Top of Extracted information

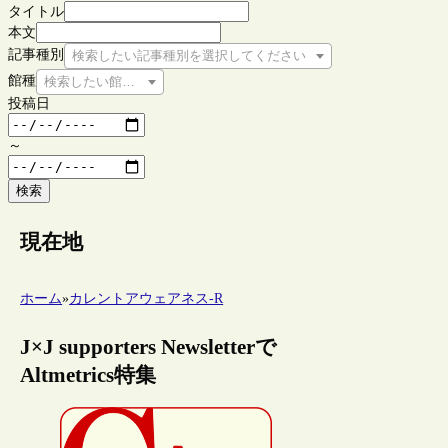
タイトル
本文
記事種別
検索したい記事種別を選択してください
館種
検索したい館種を選択してください
投稿日
～
検索
現在地
ホーム
»
カレントアウェアネス-R
J×J supporters Newsletterで
Altmetrics特集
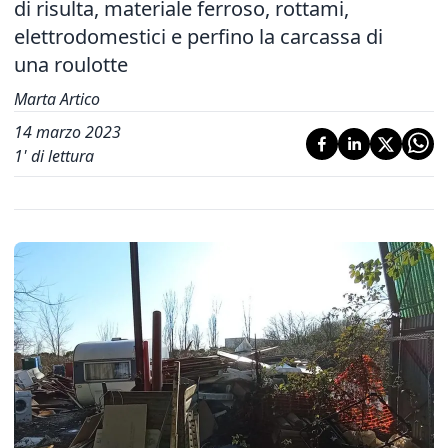
di risulta, materiale ferroso, rottami,
elettrodomestici e perfino la carcassa di
una roulotte
Marta Artico
14 marzo 2023
1
' di lettura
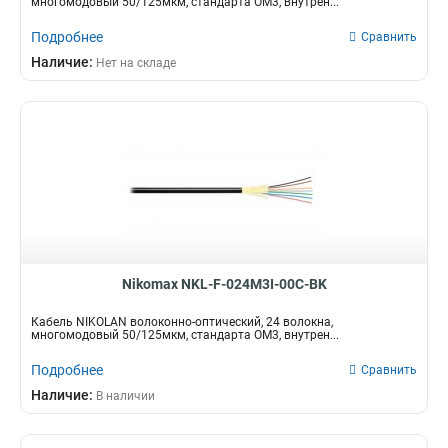
многомодовый 50/125мкм, стандарта OM3, внутрен...
Подробнее
Сравнить
Наличие:
Нет на складе
Nikomax NKL-F-024M3I-00C-BK
Кабель NIKOLAN волоконно-оптический, 24 волокна,
многомодовый 50/125мкм, стандарта OM3, внутрен...
Подробнее
Сравнить
Наличие:
В наличии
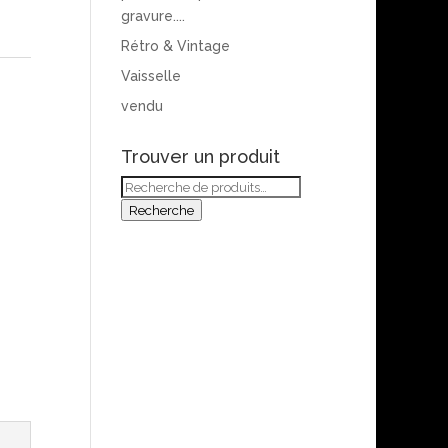
gravure....
Rétro & Vintage
Vaisselle
vendu
Trouver un produit
Recherche
pour :
Recherche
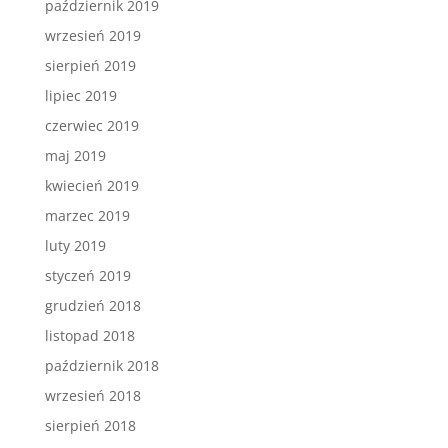
październik 2019
wrzesień 2019
sierpień 2019
lipiec 2019
czerwiec 2019
maj 2019
kwiecień 2019
marzec 2019
luty 2019
styczeń 2019
grudzień 2018
listopad 2018
październik 2018
wrzesień 2018
sierpień 2018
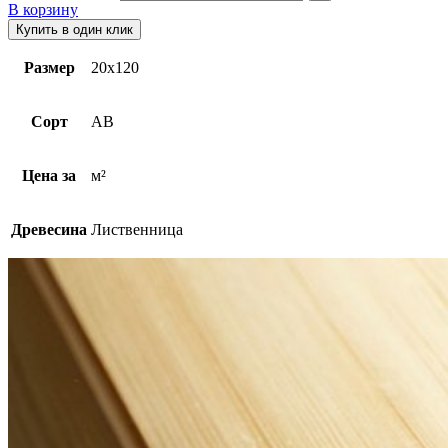
В корзину
Купить в один клик
Размер
20х120
Сорт
AB
Цена за
м²
Древесина
Лиственница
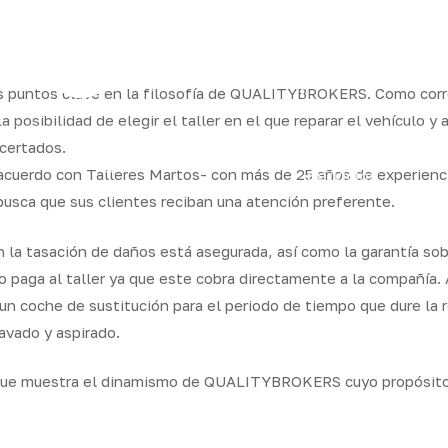
ram
s puntos clave en la filosofía de QUALITYBROKERS. Como corre
osibilidad de elegir el taller en el que reparar el vehículo y
ncertados.
os
Seguros
Calcula tu
QB
erdo con Talleres Martos- con más de 25 años de experiencia
Servicios
ares
empresas
precio
Integr
 busca que sus clientes reciban una atención preferente.
 la tasación de daños está asegurada, así como la garantía sobr
no paga al taller ya que este cobra directamente a la compañía
e un coche de sustitución para el periodo de tiempo que dure la 
avado y aspirado.
 que muestra el dinamismo de QUALITYBROKERS cuyo propósito e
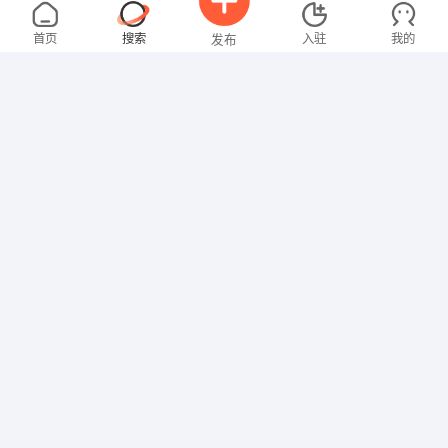
沈女士
3000-4000元
08-07
不限区域
全职
大专
首页
搜索
入驻
我的
发布
文员
温女士
4000-5000元
08-07
不限区域
全职
大专
招聘信息
求职简历
文员
叶先生
5000-8000元
08-06
不限区域
全职
高中
销售岗位
男先生
4000-5000元
08-06
不限区域
全职
高中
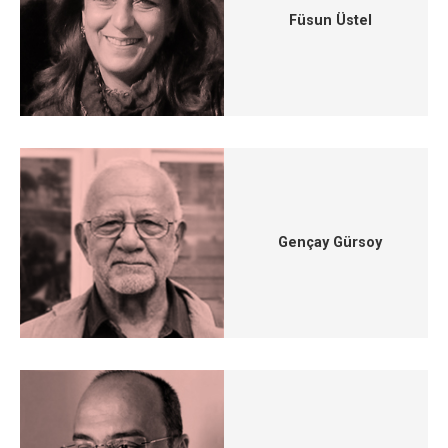
Füsun Üstel
Gençay Gürsoy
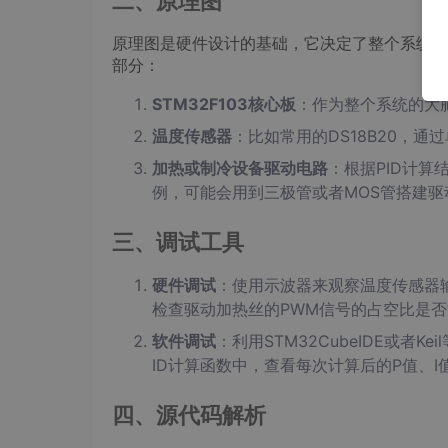
二、原理图
原理图是硬件设计的基础，它决定了整个系统各
部分：
STM32F103核心板
：作为整个系统的大脑
温度传感器
：比如常用的DS18B20，通
加热或制冷设备驱动电路
：根据PID计
例，可能会用到三极管或者MOS管搭建驱
三、调试工具
硬件调试
：使用示波器来观察温度传感器
检查驱动加热丝的PWM信号的占空比是否
软件调试
：利用STM32CubeIDE或
ID计算函数中，查看每次计算后的P值、
四、源代码解析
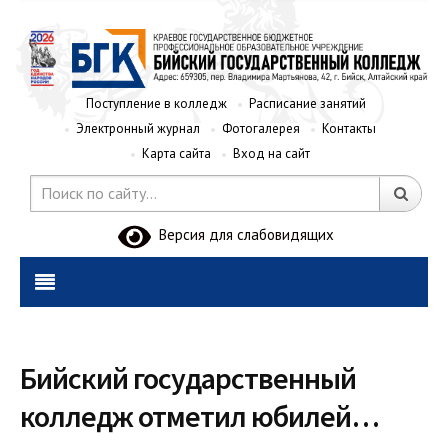
Поступление в колледж
Расписание занятий
Электронный журнал
Фотогалерея
Контакты
Карта сайта
Вход на сайт
Версия для слабовидящих
Бийский государственный
колледж отметил юбилей…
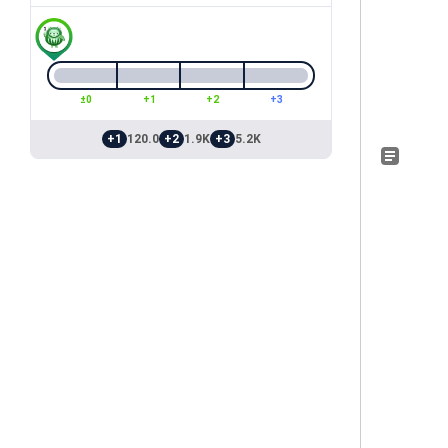
±0
+1
+2
+3
+1
120.0
+2
1.9K
+3
5.2K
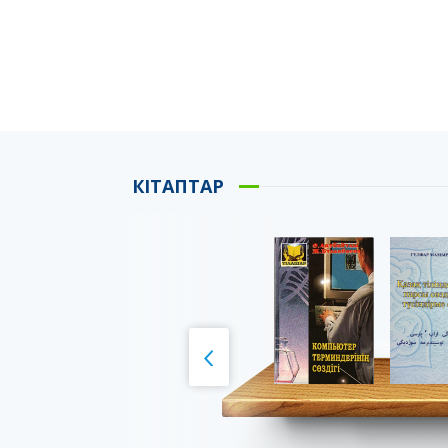
КІТАПТАР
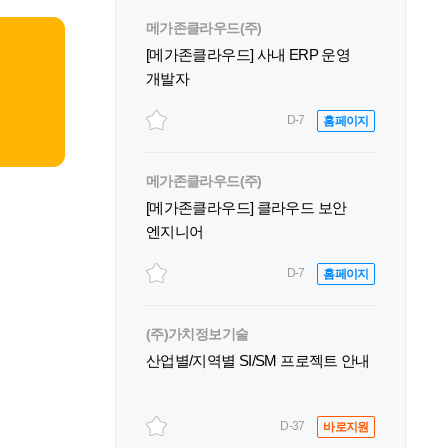
메가존클라우드(주)
[메가존클라우드] 사내 ERP 운영
개발자
D-7
홈페이지
메가존클라우드(주)
[메가존클라우드] 클라우드 보안
엔지니어
D-7
홈페이지
(주)가치정보기술
산업별/지역별 SI/SM 프로젝트 안내
D-37
바로지원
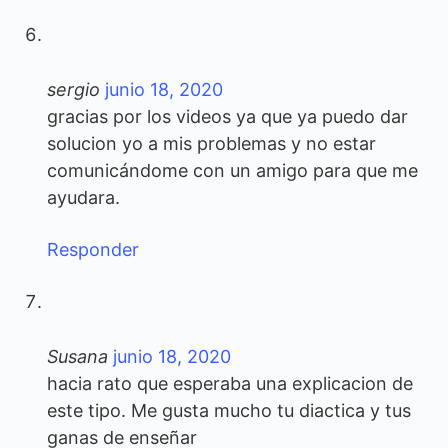
sergio
junio 18, 2020
gracias por los videos ya que ya puedo dar
solucion yo a mis problemas y no estar
comunicándome con un amigo para que me
ayudara.
Responder
Susana
junio 18, 2020
hacia rato que esperaba una explicacion de
este tipo. Me gusta mucho tu diactica y tus
ganas de enseñar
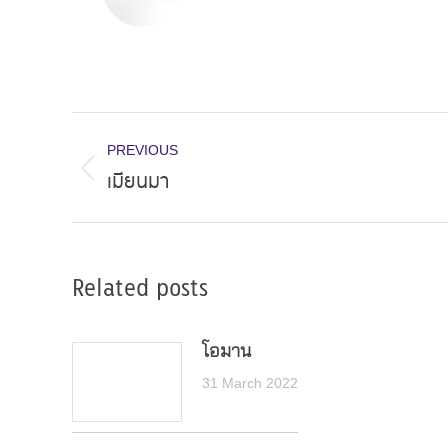
Post
PREVIOUS
navigation
เมียนมา
Previous
post:
Related posts
โอมาน
31 March 2022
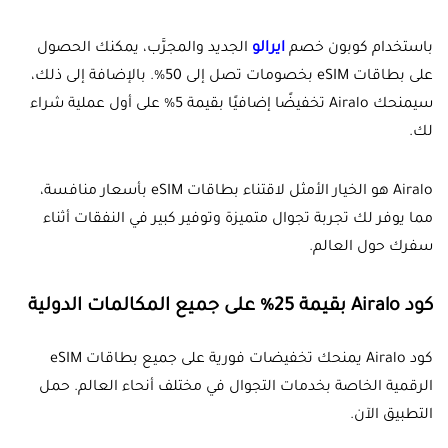
باستخدام كوبون خصم
ايرالو
الجديد والمجرَّب، يمكنك الحصول
على بطاقات eSIM بخصومات تصل إلى 50%. بالإضافة إلى ذلك،
سيمنحك Airalo تخفيضًا إضافيًا بقيمة 5% على أول عملية شراء
لك.
Airalo هو الخيار الأمثل لاقتناء بطاقات eSIM بأسعار منافسة،
مما يوفر لك تجربة تجوال متميزة وتوفير كبير في النفقات أثناء
سفرك حول العالم.
كود Airalo بقيمة 25% على جميع المكالمات الدولية
كود Airalo يمنحك تخفيضات فورية على جميع بطاقات eSIM
الرقمية الخاصة بخدمات التجوال في مختلف أنحاء العالم. حمل
التطبيق الآن.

Bottom of Extracted information

# Exercise aim
The reply should hold only the lines running from the top of the records to the line containing "Кабель NIKOLAN волоконно-оптический, 24", both included, copied exactly with no pictures.

# Output
タイトル
本文
記事種別
検索したい記事種別を選択してください
館種
検索したい館種を選択してください
投稿日
～
検索
現在地
ホーム
»
カレントアウェアネス-R
J×J supporters Newsletterで
Altmetrics特集
di risulta, materiale ferroso, rottami,
elettrodomestici e perfino la carcassa di
una roulotte
Marta Artico
14 marzo 2023
1
' di lettura
многомодовый 50/125мкм, стандарта OM3, внутрен...
Подробнее
Сравнить
Наличие:
Нет на складе
Nikomax NKL-F-024M3I-00C-BK
Кабель NIKOLAN волоконно-оптический, 24 волокна,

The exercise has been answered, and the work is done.